==== RECORDS SHOWN ====

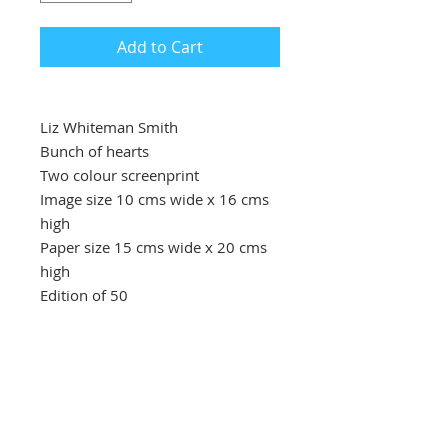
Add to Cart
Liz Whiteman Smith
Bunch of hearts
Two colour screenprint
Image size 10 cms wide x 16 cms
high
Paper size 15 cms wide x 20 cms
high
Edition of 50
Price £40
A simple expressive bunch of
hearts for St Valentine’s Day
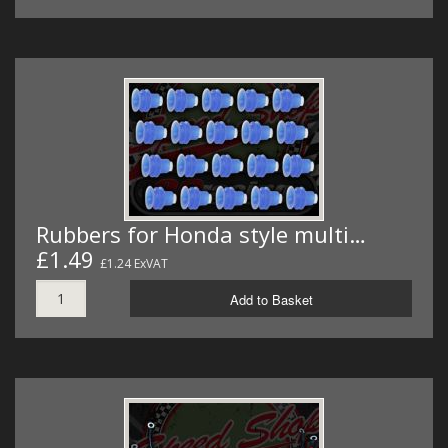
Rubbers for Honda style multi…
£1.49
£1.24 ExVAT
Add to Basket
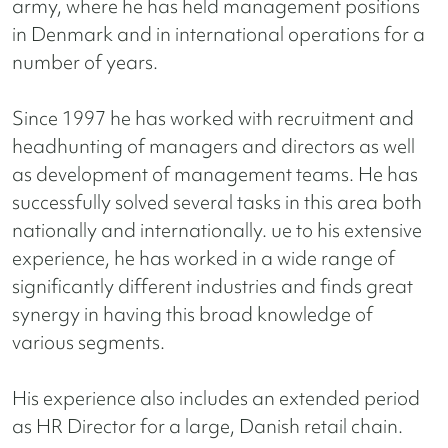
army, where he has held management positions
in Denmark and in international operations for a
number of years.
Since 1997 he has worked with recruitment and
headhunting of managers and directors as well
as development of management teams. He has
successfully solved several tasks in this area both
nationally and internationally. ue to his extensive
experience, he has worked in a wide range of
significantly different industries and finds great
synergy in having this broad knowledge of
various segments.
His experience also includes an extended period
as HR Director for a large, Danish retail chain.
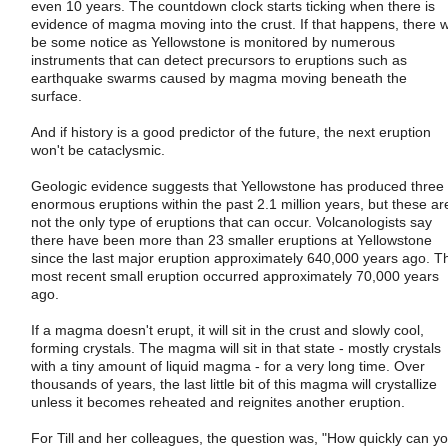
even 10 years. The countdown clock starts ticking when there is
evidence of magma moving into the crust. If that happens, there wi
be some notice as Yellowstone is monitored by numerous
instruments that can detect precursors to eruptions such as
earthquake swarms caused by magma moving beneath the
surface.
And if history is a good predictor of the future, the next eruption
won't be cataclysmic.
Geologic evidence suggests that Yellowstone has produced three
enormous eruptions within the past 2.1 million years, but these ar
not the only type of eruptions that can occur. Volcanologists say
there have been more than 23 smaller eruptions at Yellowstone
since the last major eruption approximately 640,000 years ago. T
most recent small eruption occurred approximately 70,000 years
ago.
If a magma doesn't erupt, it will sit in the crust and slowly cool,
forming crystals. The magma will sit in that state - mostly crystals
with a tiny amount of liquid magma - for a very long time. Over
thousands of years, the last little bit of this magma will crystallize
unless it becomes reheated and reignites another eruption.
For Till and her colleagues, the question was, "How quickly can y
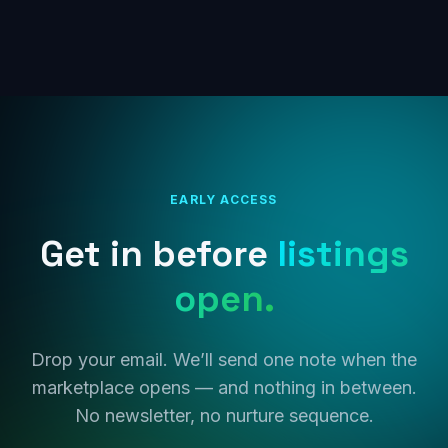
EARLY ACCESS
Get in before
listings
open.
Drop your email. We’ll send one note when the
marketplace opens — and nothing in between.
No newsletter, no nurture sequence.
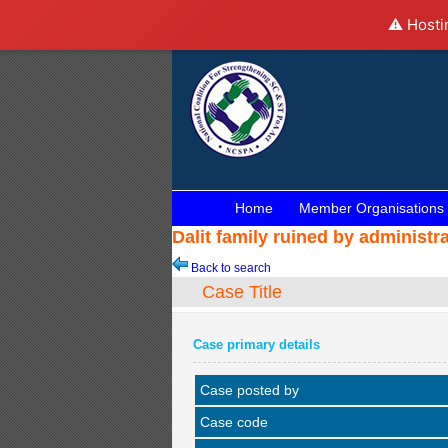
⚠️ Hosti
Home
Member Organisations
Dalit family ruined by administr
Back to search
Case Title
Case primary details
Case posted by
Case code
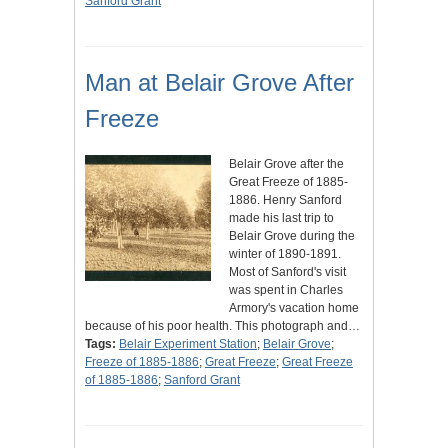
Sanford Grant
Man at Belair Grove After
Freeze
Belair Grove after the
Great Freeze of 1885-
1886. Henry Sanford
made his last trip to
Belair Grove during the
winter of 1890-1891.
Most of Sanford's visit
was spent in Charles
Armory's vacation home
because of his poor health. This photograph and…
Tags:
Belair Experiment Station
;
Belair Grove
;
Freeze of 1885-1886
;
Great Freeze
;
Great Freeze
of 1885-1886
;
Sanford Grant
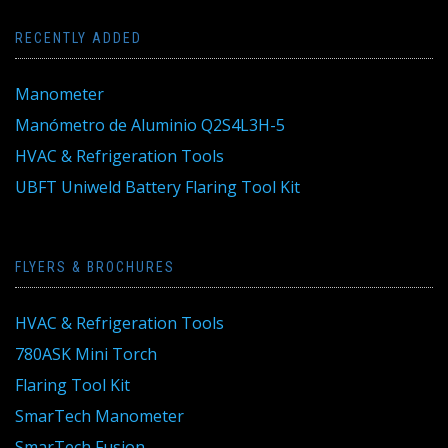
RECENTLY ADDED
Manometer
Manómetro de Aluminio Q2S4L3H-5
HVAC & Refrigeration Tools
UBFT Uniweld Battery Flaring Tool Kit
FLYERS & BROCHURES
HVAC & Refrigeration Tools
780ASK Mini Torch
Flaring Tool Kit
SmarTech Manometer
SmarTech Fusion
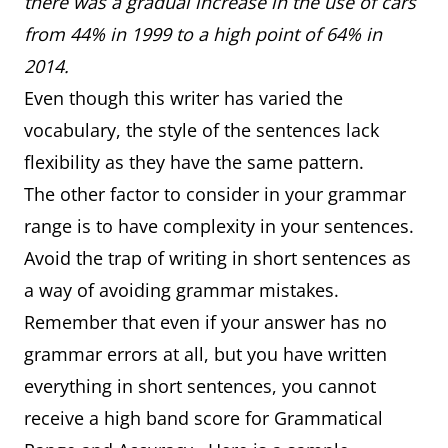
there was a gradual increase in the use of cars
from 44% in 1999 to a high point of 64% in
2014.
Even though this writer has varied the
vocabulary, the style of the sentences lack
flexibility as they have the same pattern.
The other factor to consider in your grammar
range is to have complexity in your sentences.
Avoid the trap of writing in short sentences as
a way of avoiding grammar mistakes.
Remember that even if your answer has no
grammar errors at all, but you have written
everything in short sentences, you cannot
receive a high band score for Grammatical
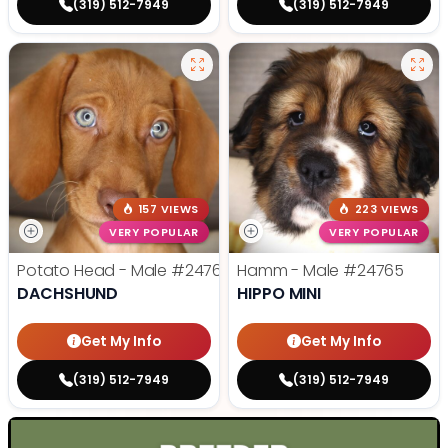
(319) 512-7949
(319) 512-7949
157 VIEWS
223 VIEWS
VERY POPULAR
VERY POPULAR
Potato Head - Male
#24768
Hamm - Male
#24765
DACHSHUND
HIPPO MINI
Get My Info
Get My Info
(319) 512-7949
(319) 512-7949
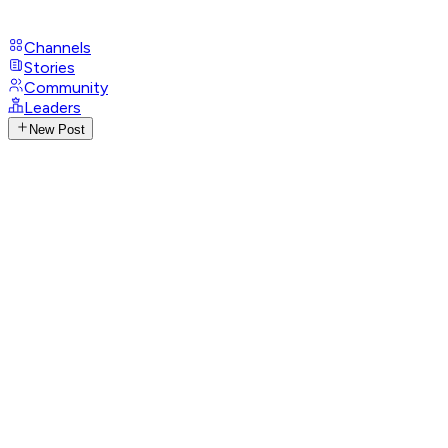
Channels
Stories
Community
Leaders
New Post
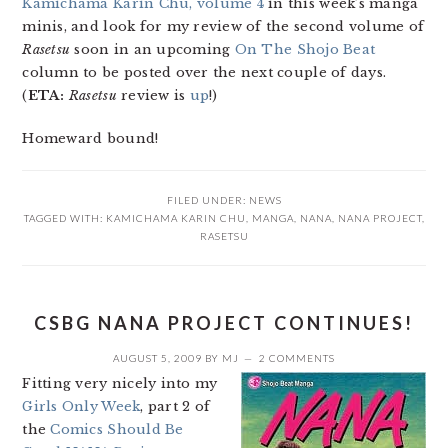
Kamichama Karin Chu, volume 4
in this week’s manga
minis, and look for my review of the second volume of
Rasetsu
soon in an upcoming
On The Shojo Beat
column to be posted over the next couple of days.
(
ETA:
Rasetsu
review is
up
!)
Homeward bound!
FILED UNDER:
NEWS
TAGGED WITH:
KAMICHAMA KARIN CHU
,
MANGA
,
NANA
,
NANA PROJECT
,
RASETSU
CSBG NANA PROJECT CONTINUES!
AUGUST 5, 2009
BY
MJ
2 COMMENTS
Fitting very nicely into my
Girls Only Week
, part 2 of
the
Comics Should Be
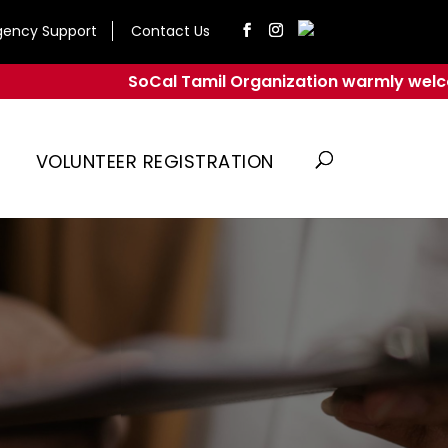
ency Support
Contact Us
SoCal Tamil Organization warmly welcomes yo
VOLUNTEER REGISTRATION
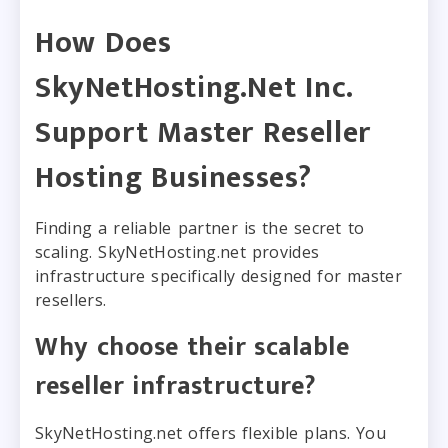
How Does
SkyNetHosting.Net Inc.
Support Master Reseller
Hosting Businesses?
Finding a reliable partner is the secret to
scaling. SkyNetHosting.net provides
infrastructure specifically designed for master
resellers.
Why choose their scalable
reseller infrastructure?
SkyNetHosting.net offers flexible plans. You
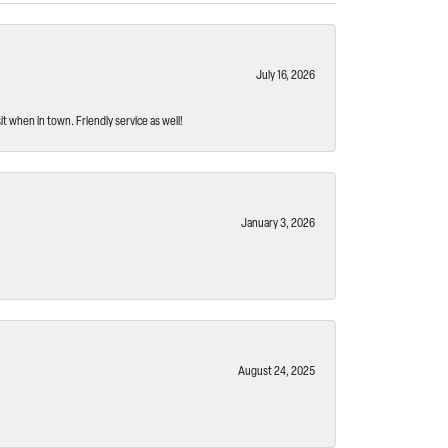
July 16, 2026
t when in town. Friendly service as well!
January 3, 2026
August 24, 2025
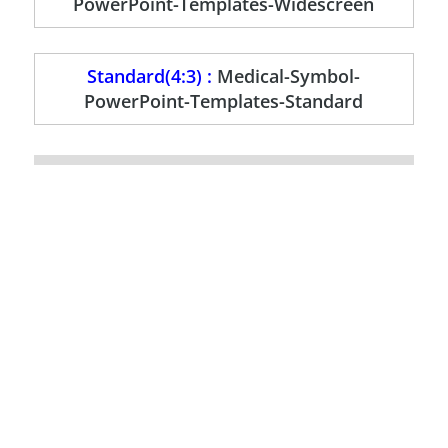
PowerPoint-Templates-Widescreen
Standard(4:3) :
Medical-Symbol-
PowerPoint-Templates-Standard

====

#### TRY IT:
Except for the pictures, write the data out exactly.

#### TASK SOLUTION:
Add to Cart
Liz Whiteman Smith
Bunch of hearts
Two colour screenprint
Image size 10 cms wide x 16 cms
high
Paper size 15 cms wide x 20 cms
high
Edition of 50
Price £40
A simple expressive bunch of
hearts for St Valentine’s Day
Rubbers for Honda style multi…
£1.49
£1.24 ExVAT
Add to Basket
army, where he has held management positions
in Denmark and in international operations for a
number of years.
Since 1997 he has worked with recruitment and
headhunting of managers and directors as well
as development of management teams. He has
successfully solved several tasks in this area both
nationally and internationally. ue to his extensive
experience, he has worked in a wide range of
significantly different industries and finds great
synergy in having this broad knowledge of
various segments.
His experience also includes an extended period
as HR Director for a large, Danish retail chain.
even 10 years. The countdown clock starts ticking when there is
evidence of magma moving into the crust. If that happens, there wi
be some notice as Yellowstone is monitored by numerous
instruments that can detect precursors to eruptions such as
earthquake swarms caused by magma moving beneath the
surface.
And if history is a good predictor of the future, the next eruption
won't be cataclysmic.
Geologic evidence suggests that Yellowstone has produced three
enormous eruptions within the past 2.1 million years, but these ar
not the only type of eruptions that can occur. Volcanologists say
there have been more than 23 smaller eruptions at Yellowstone
since the last major eruption approximately 640,000 years ago. T
most recent small eruption occurred approximately 70,000 years
ago.
If a magma doesn't erupt, it will sit in the crust and slowly cool,
forming crystals. The magma will sit in that state - mostly crystals
with a tiny amount of liquid magma - for a very long time. Over
thousands of years, the last little bit of this magma will crystallize
unless it becomes reheated and reignites another eruption.
For Till and her colleagues, the question was, "How quickly can y
EARLY ACCESS
Get in before
listings
open.
Drop your email. We’ll send one note when the
marketplace opens — and nothing in between.
No newsletter, no nurture sequence.
⚠️ Hosti
Home
Member Organisations
Dalit family ruined by administr
Back to search
Case Title
Case primary details
Case posted by
Case code
Sanford Grant
Man at Belair Grove After
Freeze
Belair Grove after the
Great Freeze of 1885-
1886. Henry Sanford
made his last trip to
Belair Grove during the
winter of 1890-1891.
Most of Sanford's visit
was spent in Charles
Armory's vacation home
because of his poor health. This photograph and…
Tags:
Belair Experiment Station
;
Belair Grove
;
Freeze of 1885-1886
;
Great Freeze
;
Great Freeze
of 1885-1886
;
Sanford Grant
RECENTLY ADDED
Manometer
Manómetro de Aluminio Q2S4L3H-5
HVAC & Refrigeration Tools
UBFT Uniweld Battery Flaring Tool Kit
FLYERS & BROCHURES
HVAC & Refrigeration Tools
780ASK Mini Torch
Flaring Tool Kit
SmarTech Manometer
SmarTech Fusion
there was a gradual increase in the use of cars
from 44% in 1999 to a high point of 64% in
2014.
Even though this writer has varied the
vocabulary, the style of the sentences lack
flexibility as they have the same pattern.
The other factor to consider in your grammar
range is to have complexity in your sentences.
Avoid the trap of writing in short sentences as
a way of avoiding grammar mistakes.
Remember that even if your answer has no
grammar errors at all, but you have written
everything in short sentences, you cannot
receive a high band score for Grammatical
(319) 512-7949
(319) 512-7949
157 VIEWS
223 VIEWS
VERY POPULAR
VERY POPULAR
Potato Head - Male
#24768
Hamm - Male
#24765
DACHSHUND
HIPPO MINI
Get My Info
Get My Info
(319) 512-7949
(319) 512-7949
Channels
Stories
Community
Leaders
New Post
Kamichama Karin Chu, volume 4
in this week’s manga
minis, and look for my review of the second volume of
Rasetsu
soon in an upcoming
On The Shojo Beat
column to be posted over the next couple of days.
(
ETA:
Rasetsu
review is
up
!)
Homeward bound!
FILED UNDER:
NEWS
TAGGED WITH:
KAMICHAMA KARIN CHU
,
MANGA
,
NANA
,
NANA PROJECT
,
RASETSU
CSBG NANA PROJECT CONTINUES!
AUGUST 5, 2009
BY
MJ
2 COMMENTS
Fitting very nicely into my
Girls Only Week
, part 2 of
the
Comics Should Be
ency Support
Contact Us
SoCal Tamil Organization warmly welcomes yo
VOLUNTEER REGISTRATION
How Does
SkyNetHosting.Net Inc.
Support Master Reseller
Hosting Businesses?
Finding a reliable partner is the secret to
scaling. SkyNetHosting.net provides
infrastructure specifically designed for master
resellers.
Why choose their scalable
reseller infrastructure?
SkyNetHosting.net offers flexible plans. You
July 16, 2026
t when in town. Friendly service as well!
January 3, 2026
August 24, 2025
PowerPoint-Templates-Widescreen
Standard(4:3) :
Medical-Symbol-
PowerPoint-Templates-Standard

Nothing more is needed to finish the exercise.